▸ Activity:
Transcribe each record word for word. Skip the images.

Stored data entries
*** Begin section ***

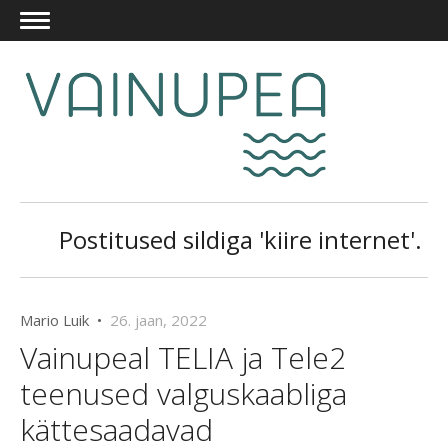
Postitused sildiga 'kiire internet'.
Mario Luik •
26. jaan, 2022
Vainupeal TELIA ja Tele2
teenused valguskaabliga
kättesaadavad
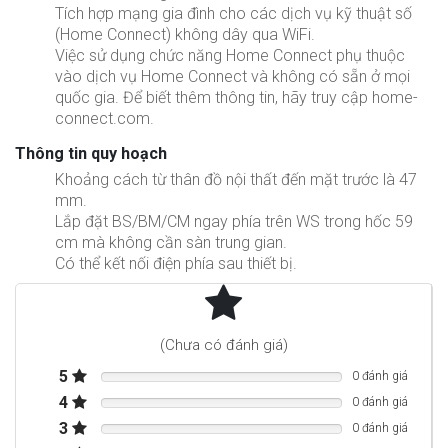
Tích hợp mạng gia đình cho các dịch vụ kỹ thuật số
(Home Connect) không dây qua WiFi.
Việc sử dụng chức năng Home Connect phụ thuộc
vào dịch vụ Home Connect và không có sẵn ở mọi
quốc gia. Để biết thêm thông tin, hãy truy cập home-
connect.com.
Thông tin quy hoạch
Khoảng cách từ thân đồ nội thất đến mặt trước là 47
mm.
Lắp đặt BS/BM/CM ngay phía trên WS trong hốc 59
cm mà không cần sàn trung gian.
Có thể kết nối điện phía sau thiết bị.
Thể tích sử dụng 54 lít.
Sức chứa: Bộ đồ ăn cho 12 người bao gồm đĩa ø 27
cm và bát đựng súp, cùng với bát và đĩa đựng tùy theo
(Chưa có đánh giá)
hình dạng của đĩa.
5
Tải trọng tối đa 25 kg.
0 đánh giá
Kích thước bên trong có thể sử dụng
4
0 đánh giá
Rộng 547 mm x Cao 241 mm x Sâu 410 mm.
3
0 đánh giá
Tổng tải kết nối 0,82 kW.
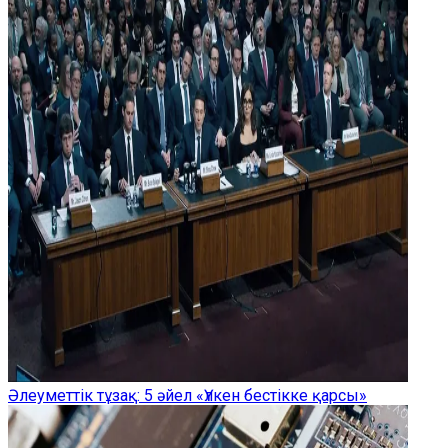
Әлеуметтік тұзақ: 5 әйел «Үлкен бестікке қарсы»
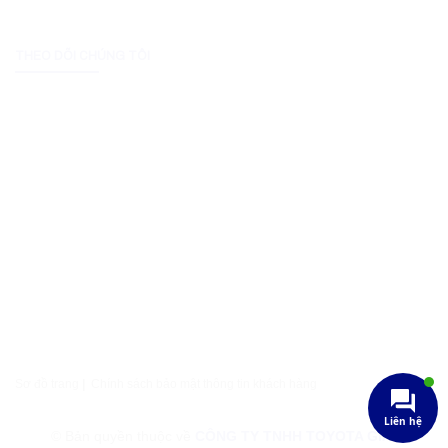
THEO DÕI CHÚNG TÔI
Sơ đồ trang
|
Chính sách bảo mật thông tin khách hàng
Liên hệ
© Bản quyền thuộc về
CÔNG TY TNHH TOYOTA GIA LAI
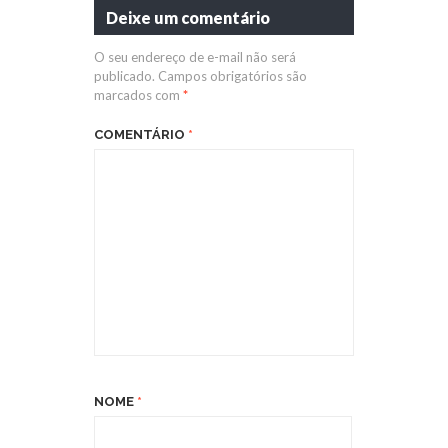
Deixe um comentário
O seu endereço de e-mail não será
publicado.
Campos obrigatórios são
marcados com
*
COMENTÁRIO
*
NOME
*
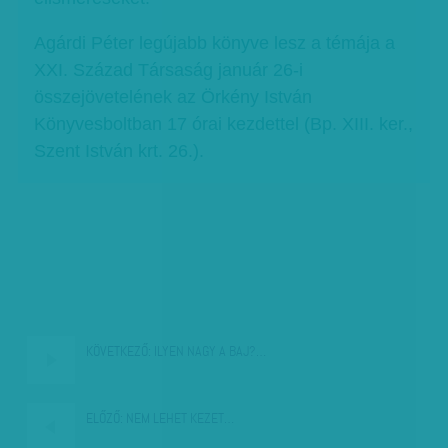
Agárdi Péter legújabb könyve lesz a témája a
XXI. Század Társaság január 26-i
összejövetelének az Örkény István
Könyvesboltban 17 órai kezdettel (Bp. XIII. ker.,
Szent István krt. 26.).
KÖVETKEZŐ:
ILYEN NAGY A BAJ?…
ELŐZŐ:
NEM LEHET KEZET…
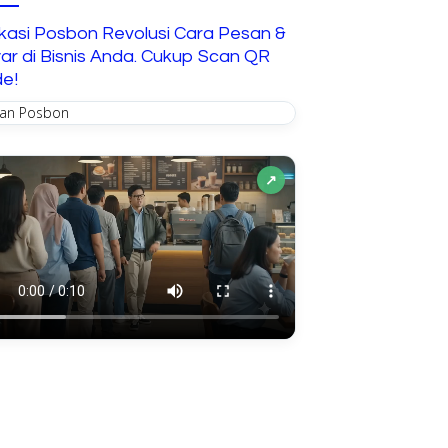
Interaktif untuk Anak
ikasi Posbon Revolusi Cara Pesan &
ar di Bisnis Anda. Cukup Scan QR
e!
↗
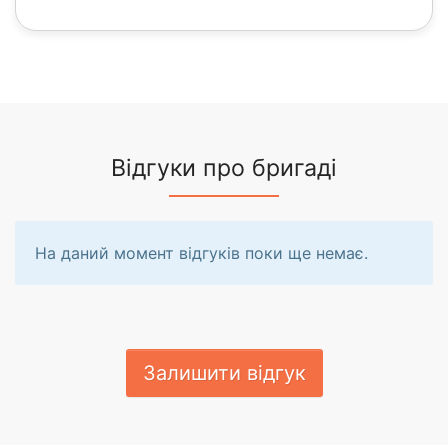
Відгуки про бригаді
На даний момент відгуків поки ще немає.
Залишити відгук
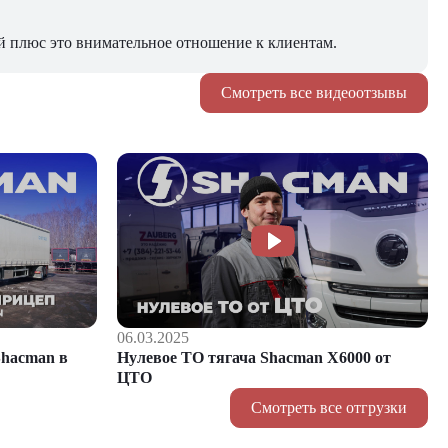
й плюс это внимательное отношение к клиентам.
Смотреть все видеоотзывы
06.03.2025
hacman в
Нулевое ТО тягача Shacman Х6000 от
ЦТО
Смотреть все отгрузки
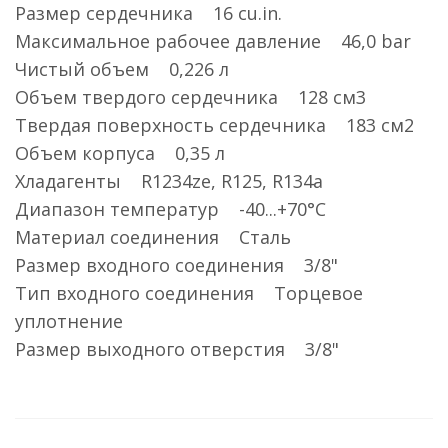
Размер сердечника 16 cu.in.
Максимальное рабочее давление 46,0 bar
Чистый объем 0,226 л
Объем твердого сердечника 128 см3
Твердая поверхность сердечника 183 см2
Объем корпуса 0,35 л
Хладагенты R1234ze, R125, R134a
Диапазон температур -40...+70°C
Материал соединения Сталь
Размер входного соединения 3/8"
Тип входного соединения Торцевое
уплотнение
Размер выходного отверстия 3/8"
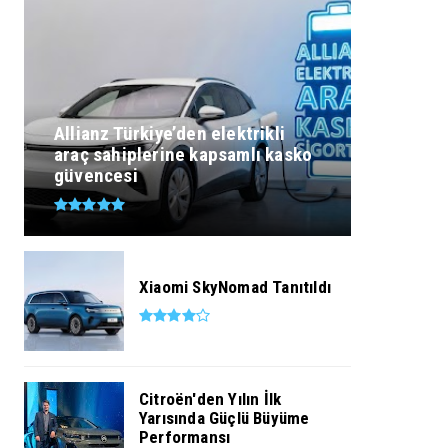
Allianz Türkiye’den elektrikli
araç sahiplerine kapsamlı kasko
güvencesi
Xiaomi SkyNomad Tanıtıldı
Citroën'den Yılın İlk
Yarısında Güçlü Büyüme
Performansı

*** End section ***

▸ Answer box:
Postitused sildiga 'kiire internet'.
Mario Luik •
26. jaan, 2022
Vainupeal TELIA ja Tele2
teenused valguskaabliga
kättesaadavad
Tích hợp mạng gia đình cho các dịch vụ kỹ thuật số
(Home Connect) không dây qua WiFi.
Việc sử dụng chức năng Home Connect phụ thuộc
vào dịch vụ Home Connect và không có sẵn ở mọi
quốc gia. Để biết thêm thông tin, hãy truy cập home-
connect.com.
Thông tin quy hoạch
Khoảng cách từ thân đồ nội thất đến mặt trước là 47
mm.
Lắp đặt BS/BM/CM ngay phía trên WS trong hốc 59
cm mà không cần sàn trung gian.
Có thể kết nối điện phía sau thiết bị.
Thể tích sử dụng 54 lít.
Sức chứa: Bộ đồ ăn cho 12 người bao gồm đĩa ø 27
cm và bát đựng súp, cùng với bát và đĩa đựng tùy theo
(Chưa có đánh giá)
hình dạng của đĩa.
5
Tải trọng tối đa 25 kg.
0 đánh giá
Kích thước bên trong có thể sử dụng
4
0 đánh giá
Rộng 547 mm x Cao 241 mm x Sâu 410 mm.
3
0 đánh giá
Tổng tải kết nối 0,82 kW.
Әлеуметтік тұзақ: 5 әйел «Үлкен бестікке қарсы»
THEO DÕI CHÚNG TÔI
Sơ đồ trang
|
Chính sách bảo mật thông tin khách hàng
Liên hệ
© Bản quyền thuộc về
CÔNG TY TNHH TOYOTA GIA LAI
Deixe um comentário
O seu endereço de e-mail não será
publicado.
Campos obrigatórios são
marcados com
*
COMENTÁRIO
*
NOME
*
Agárdi Péter legújabb könyve lesz a témája a
XXI. Század Társaság január 26-i
összejövetelének az Örkény István
Könyvesboltban 17 órai kezdettel (Bp. XIII. ker.,
Szent István krt. 26.).
KÖVETKEZŐ:
ILYEN NAGY A BAJ?…
ELŐZŐ:
NEM LEHET KEZET…
Interaktif untuk Anak
ikasi Posbon Revolusi Cara Pesan &
ar di Bisnis Anda. Cukup Scan QR
e!
↗
Відгуки про бригаді
На даний момент відгуків поки ще немає.
Залишити відгук
й плюс это внимательное отношение к клиентам.
Смотреть все видеоотзывы
06.03.2025
hacman в
Нулевое ТО тягача Shacman Х6000 от
ЦТО
Смотреть все отгрузки
Размер сердечника 16 cu.in.
Максимальное рабочее давление 46,0 bar
Чистый объем 0,226 л
Объем твердого сердечника 128 см3
Твердая поверхность сердечника 183 см2
Объем корпуса 0,35 л
Хладагенты R1234ze, R125, R134a
Диапазон температур -40...+70°C
Материал соединения Сталь
Размер входного соединения 3/8"
Тип входного соединения Торцевое
уплотнение
Размер выходного отверстия 3/8"
Allianz Türkiye’den elektrikli
araç sahiplerine kapsamlı kasko
güvencesi
Xiaomi SkyNomad Tanıtıldı
Citroën'den Yılın İlk
Yarısında Güçlü Büyüme
Performansı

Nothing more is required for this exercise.